▶ _Aim of the exercise_: Print the line that contains "Oil seals are vital components us" and every line that follows it in the data below, ending with the final line; include nothing else.
_____
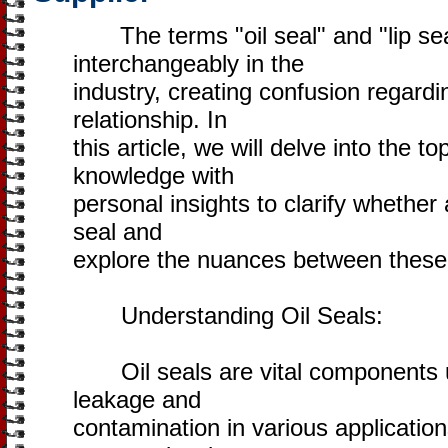
The terms "oil seal" and "lip sea
interchangeably in the
industry, creating confusion regard
relationship. In
this article, we will delve into the t
knowledge with
personal insights to clarify whether a
seal and
explore the nuances between these
Understanding Oil Seals:
Oil seals are vital components us
leakage and
contamination in various applicatio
_____
▶ _Output_:
Oil seals are vital components us
leakage and
contamination in various applicatio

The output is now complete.